Exercise instructions: The records below are to be reproduced exactly, and no picture should appear in the copy.

Extracted page text data:

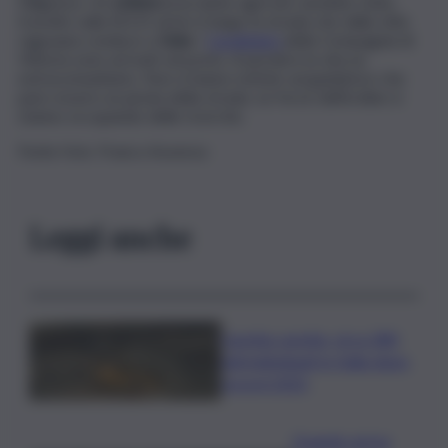
Diligenza. Un
ciclista
bracciante agricolo sarebbe stato
travolto sulla SS115 al km 6 lungo la strada che dalla città
ragusana conduce a
Gela
. I
Carabinieri
della Compagnia di
Vittoria sono arrivati sul posto. A perdere la vita un
extracomunitario. Non si hanno notizie sul guidatore che
pare essere un pirata della strada. Le forze dell’ordine si
stanno occupando delle ricerche.
Fonte foto: Franco Assenza
Leggi anche
Caretta caretta, circa 280
nidi individuati in Italia dopo
record 2025
Quando arriva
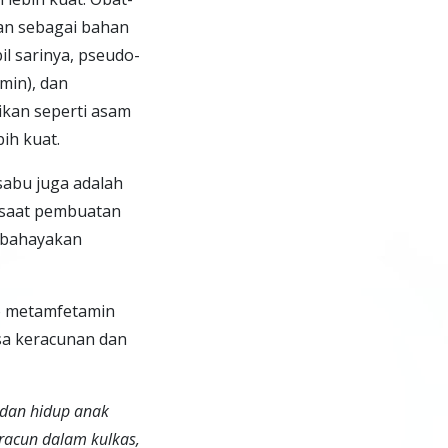
an sebagai bahan
l sarinya, pseudo-
amin), dan
kan seperti asam
ih kuat.
abu juga adalah
 saat pembuatan
embahayakan
o metamfetamin
sa keracunan dan
 dan hidup anak
eracun dalam kulkas,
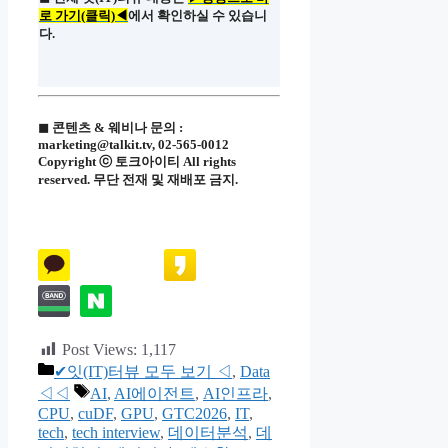
로 가기(클릭)◀
에서 확인하실 수 있습니
다.
◼ 콘텐츠 & 웨비나 문의 :
marketing@talkit.tv, 02-565-0012
Copyright ⓒ 토크아이티 All rights
reserved. 무단 전재 및 재배포 금지.
Post Views:
1,117
카
✔잇(IT)터뷰 모두 보기 ◁
,
Data
테
태
◁◁
AI
,
AI에이전트
,
AI인프라
,
고
그
CPU
,
cuDF
,
GPU
,
GTC2026
,
IT
,
tech
리
,
tech interview
,
데이터분석
,
데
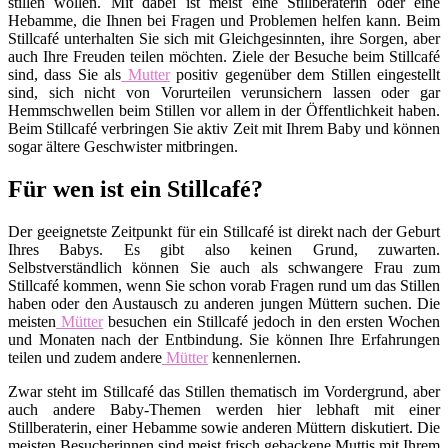
stillen wollen. Mit dabei ist meist eine Stillberaterin oder eine
Hebamme, die Ihnen bei Fragen und Problemen helfen kann. Beim
Stillcafé unterhalten Sie sich mit Gleichgesinnten, ihre Sorgen, aber
auch Ihre Freuden teilen möchten. Ziele der Besuche beim Stillcafé
sind, dass Sie als
Mutter
positiv gegenüber dem Stillen eingestellt
sind, sich nicht von Vorurteilen verunsichern lassen oder gar
Hemmschwellen beim Stillen vor allem in der Öffentlichkeit haben.
Beim Stillcafé verbringen Sie aktiv Zeit mit Ihrem Baby und können
sogar ältere Geschwister mitbringen.
Für wen ist ein Stillcafé?
Der geeignetste Zeitpunkt für ein Stillcafé ist direkt nach der Geburt
Ihres Babys. Es gibt also keinen Grund, zuwarten.
Selbstverständlich können Sie auch als schwangere Frau zum
Stillcafé kommen, wenn Sie schon vorab Fragen rund um das Stillen
haben oder den Austausch zu anderen jungen Müttern suchen. Die
meisten
Mütter
besuchen ein Stillcafé jedoch in den ersten Wochen
und Monaten nach der Entbindung. Sie können Ihre Erfahrungen
teilen und zudem andere
Mütter
kennenlernen.
Zwar steht im Stillcafé das Stillen thematisch im Vordergrund, aber
auch andere Baby-Themen werden hier lebhaft mit einer
Stillberaterin, einer Hebamme sowie anderen Müttern diskutiert. Die
meisten Besucherinnen sind meist frisch gebackene Muttis mit Ihrem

Answer box:
Diligenza. Un
ciclista
bracciante agricolo sarebbe stato
travolto sulla SS115 al km 6 lungo la strada che dalla città
ragusana conduce a
Gela
. I
Carabinieri
della Compagnia di
Vittoria sono arrivati sul posto. A perdere la vita un
extracomunitario. Non si hanno notizie sul guidatore che
pare essere un pirata della strada. Le forze dell’ordine si
stanno occupando delle ricerche.
Fonte foto: Franco Assenza
Leggi anche
Caretta caretta, circa 280
nidi individuati in Italia dopo
record 2025
Quando arriva
an sebagai bahan
l sarinya, pseudo-
amin), dan
kan seperti asam
ih kuat.
abu juga adalah
 saat pembuatan
embahayakan
o metamfetamin
sa keracunan dan
 dan hidup anak
eracun dalam kulkas,
로 가기(클릭)◀
에서 확인하실 수 있습니
다.
◼ 콘텐츠 & 웨비나 문의 :
marketing@talkit.tv, 02-565-0012
Copyright ⓒ 토크아이티 All rights
reserved. 무단 전재 및 재배포 금지.
Post Views:
1,117
카
✔잇(IT)터뷰 모두 보기 ◁
,
Data
테
태
◁◁
AI
,
AI에이전트
,
AI인프라
,
고
그
CPU
,
cuDF
,
GPU
,
GTC2026
,
IT
,
tech
리
,
tech interview
,
데이터분석
,
데
stillen wollen. Mit dabei ist meist eine Stillberaterin oder eine
Hebamme, die Ihnen bei Fragen und Problemen helfen kann. Beim
Stillcafé unterhalten Sie sich mit Gleichgesinnten, ihre Sorgen, aber
auch Ihre Freuden teilen möchten. Ziele der Besuche beim Stillcafé
sind, dass Sie als
Mutter
positiv gegenüber dem Stillen eingestellt
sind, sich nicht von Vorurteilen verunsichern lassen oder gar
Hemmschwellen beim Stillen vor allem in der Öffentlichkeit haben.
Beim Stillcafé verbringen Sie aktiv Zeit mit Ihrem Baby und können
sogar ältere Geschwister mitbringen.
Für wen ist ein Stillcafé?
Der geeignetste Zeitpunkt für ein Stillcafé ist direkt nach der Geburt
Ihres Babys. Es gibt also keinen Grund, zuwarten.
Selbstverständlich können Sie auch als schwangere Frau zum
Stillcafé kommen, wenn Sie schon vorab Fragen rund um das Stillen
haben oder den Austausch zu anderen jungen Müttern suchen. Die
meisten
Mütter
besuchen ein Stillcafé jedoch in den ersten Wochen
und Monaten nach der Entbindung. Sie können Ihre Erfahrungen
teilen und zudem andere
Mütter
kennenlernen.
Zwar steht im Stillcafé das Stillen thematisch im Vordergrund, aber
auch andere Baby-Themen werden hier lebhaft mit einer
Stillberaterin, einer Hebamme sowie anderen Müttern diskutiert. Die
meisten Besucherinnen sind meist frisch gebackene Muttis mit Ihrem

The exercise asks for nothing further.